Sea Monkeys breed prodigiously. They make good fish food. If you seal some Sea Monkeys airtight in a wine bottle 1/3 full of water, some algae and some bacteria, and place them in indirect sunlight, they can sustain in this environment forever! Forever! Can you do that? No, I didn’t think so.

After a couple of drinks, you can suck up Sea Monkeys in their “Water leash” and pour them into drinks and do Sea Monkey shots!

Sea Monkeys are cute, but they are also tough. Forget to feed them? They’ll cannibalize their dead! Water dries up?
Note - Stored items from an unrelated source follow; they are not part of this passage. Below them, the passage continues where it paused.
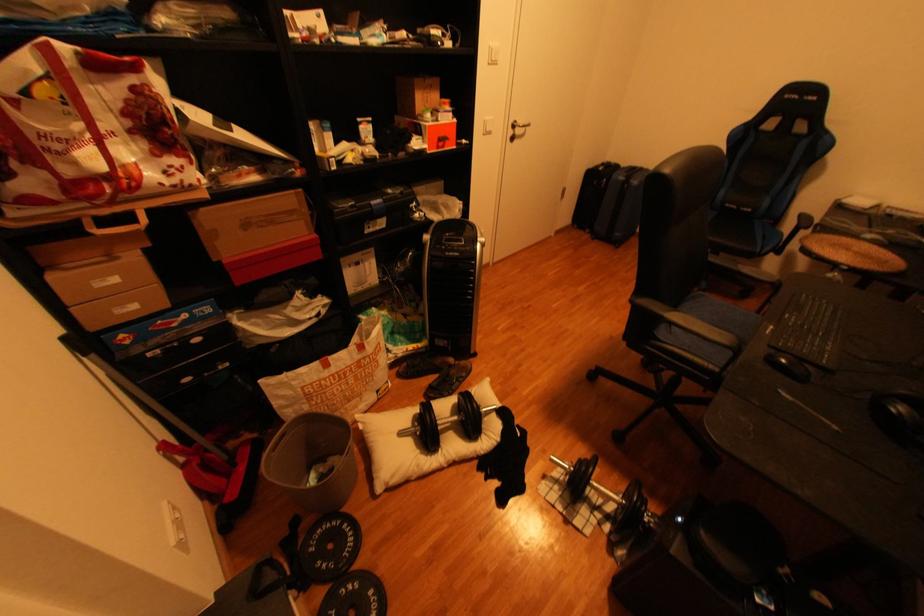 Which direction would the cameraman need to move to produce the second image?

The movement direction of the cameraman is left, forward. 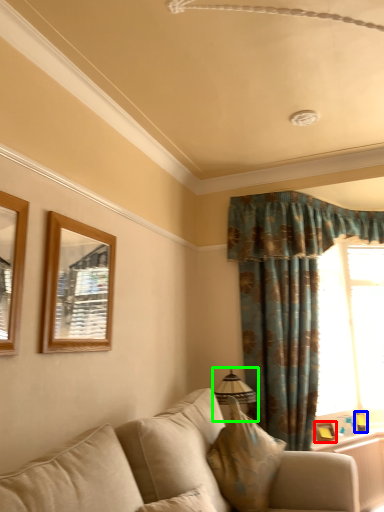 Question: Considering the real-world distances, which object is farthest from picture frame (highlighted by a red box)? picture frame (highlighted by a blue box) or lamp (highlighted by a green box)?

Choices:
 (A) picture frame
 (B) lamp

Answer: (B) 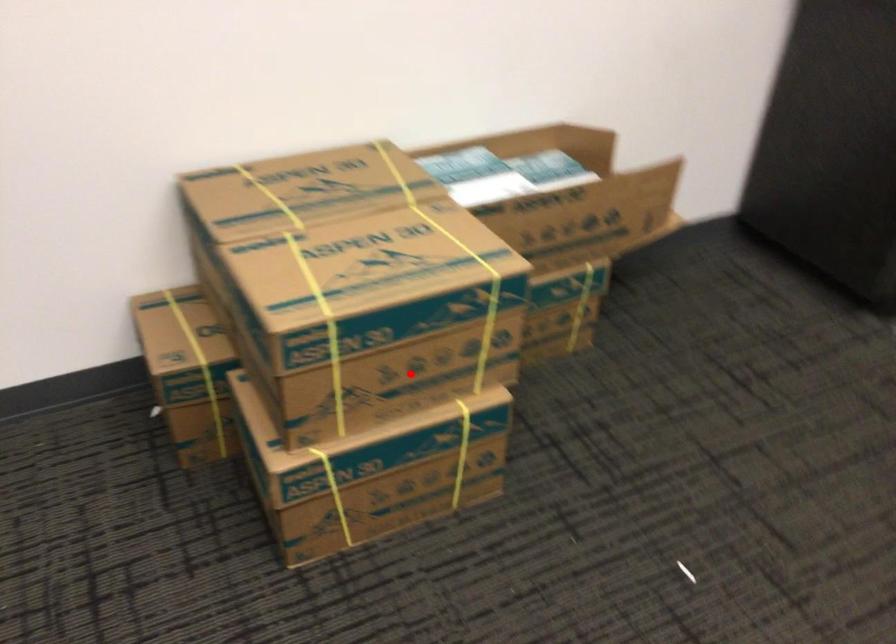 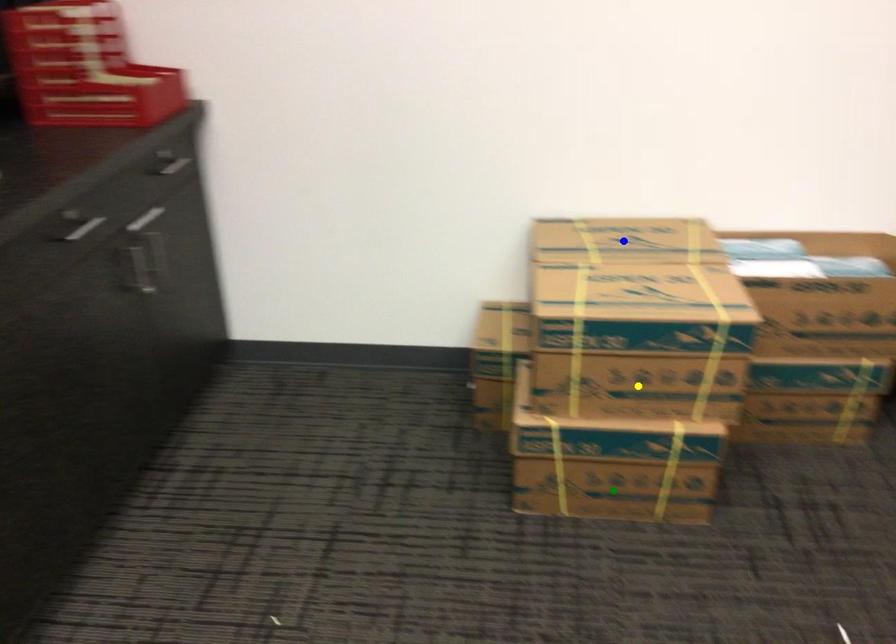 Question: I am providing you with two images of the same scene from different viewpoints. A red point is marked on the first image. You are given multiple points on the second image. In image 2, which mark is for the same physical point as the one in image 1?

Choices:
 (A) yellow point
 (B) blue point
 (C) green point

Answer: (A) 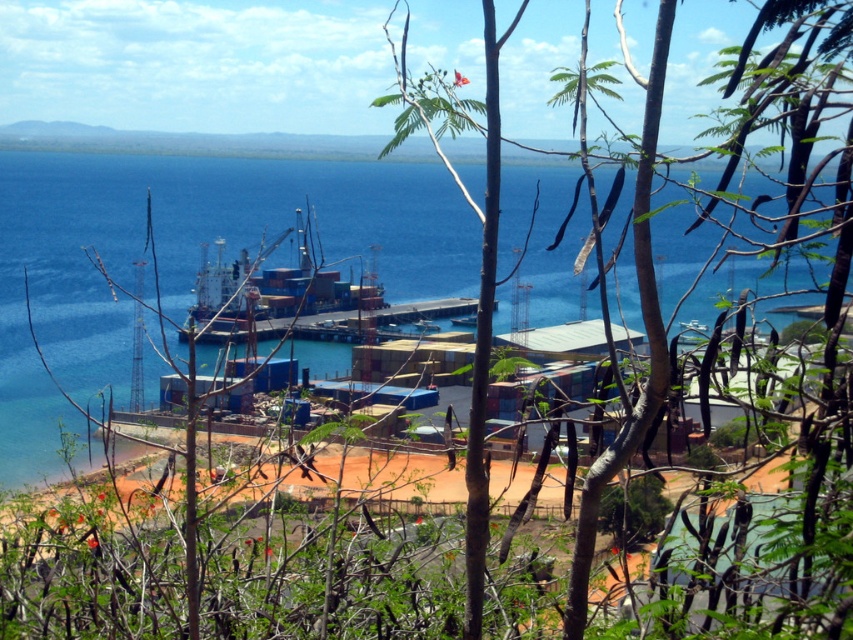 Question: Can you confirm if green leafy branches at center is positioned above blue water at center?

Choices:
 (A) yes
 (B) no

Answer: (B)

Question: Which point is closer to the camera?

Choices:
 (A) [x=703, y=180]
 (B) [x=809, y=579]

Answer: (B)

Question: Among these objects, which one is nearest to the camera?

Choices:
 (A) blue water at center
 (B) green leafy branches at center

Answer: (B)

Question: Considering the relative positions of green leafy branches at center and blue water at center in the image provided, where is green leafy branches at center located with respect to blue water at center?

Choices:
 (A) right
 (B) left

Answer: (A)

Question: Can you confirm if green leafy branches at center is positioned to the right of blue water at center?

Choices:
 (A) yes
 (B) no

Answer: (A)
They hibernate? Somebody comes at 'em with a gun? They know Kung Fu. If a Sea Monkey had been on the Survivor Island it would have easily beaten the fat gay guy for the million bucks.

Sea Monkeys have what it takes to make it in the new Millenium. The gravitate to light. They feed they breed, they excrete. Like you do so much more, sure you do.

They are my friends, so don’t say anything bad about them.

Or to quote from the “Care and Feeding Handbook” -

SEA MONKEYS™ are no dream!
But they ARE a DREAM PET!

“Never trust a species that gets its young through the mail.” - J.R. “Bob” Dobbs

I find Sea Monkeys/brine shrimp to be mildly amusing. Good for a few minutes’ entertainment a day, at best. As Dr. Fidelius said, the “tricks” are actually displays of phototropism, the shrimp certainly don’t learn to do anything. The human keeper simply learns to manipulate the shrimp’s behavior. While this can be instructional, the novelty wears off quickly. Or at least it did for ME, when I first encountered them. But they’re a low maintenance…item. I can hardly call them pets.